**Problem statement:** Copy exactly, and only, the lines from the line containing "You are a GUI" through the last line of the records below, both included, and leave out any pictures.
==== Input data
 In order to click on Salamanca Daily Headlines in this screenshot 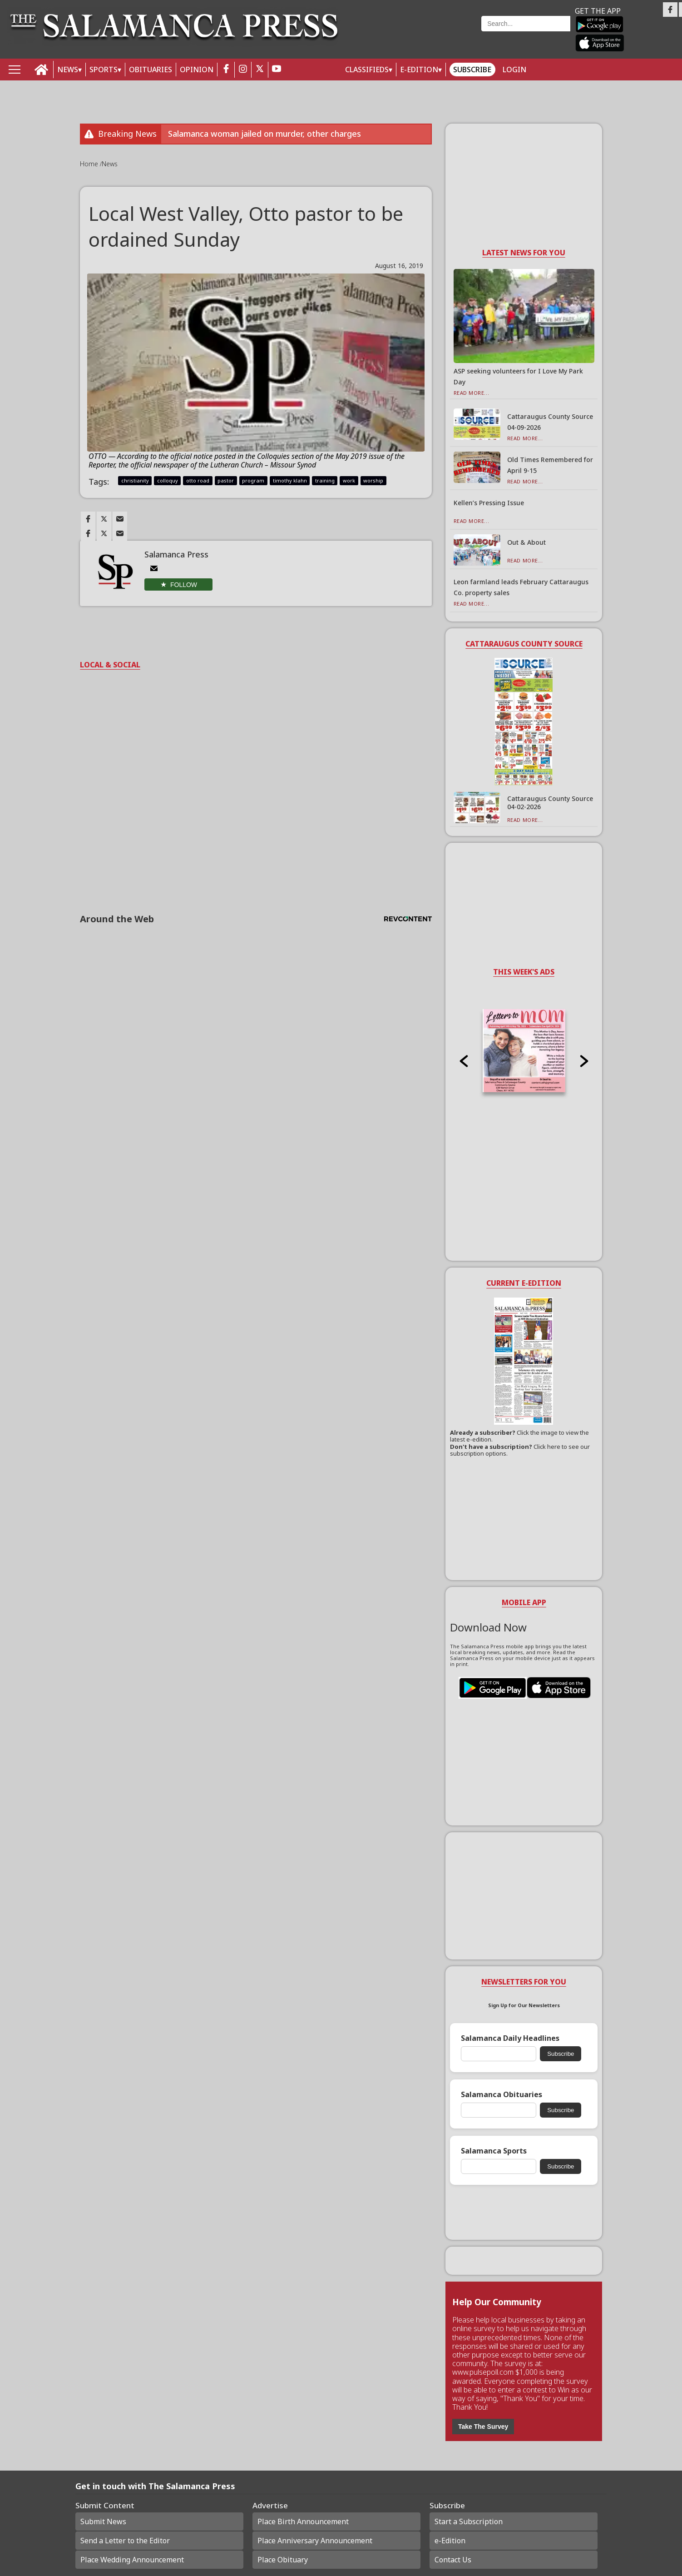, I will do `click(510, 2038)`.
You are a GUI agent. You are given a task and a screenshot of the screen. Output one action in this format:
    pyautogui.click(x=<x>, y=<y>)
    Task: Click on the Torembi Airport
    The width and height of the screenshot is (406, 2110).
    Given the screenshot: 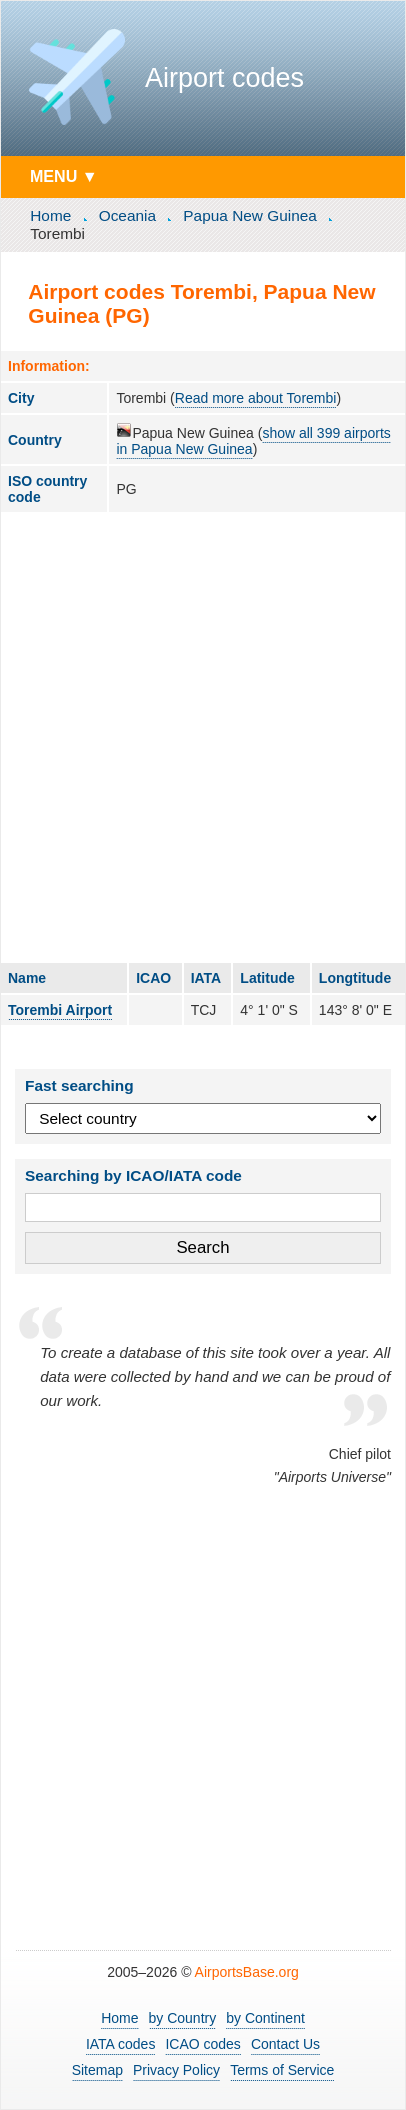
========
**Task result:**
You are a GUI agent. You are given a task and a screenshot of the screen. Output one action in this format:
    pyautogui.click(x=<x>, y=<y>)
    Task: Click on the Torembi Airport
    The width and height of the screenshot is (406, 2110).
    Given the screenshot: 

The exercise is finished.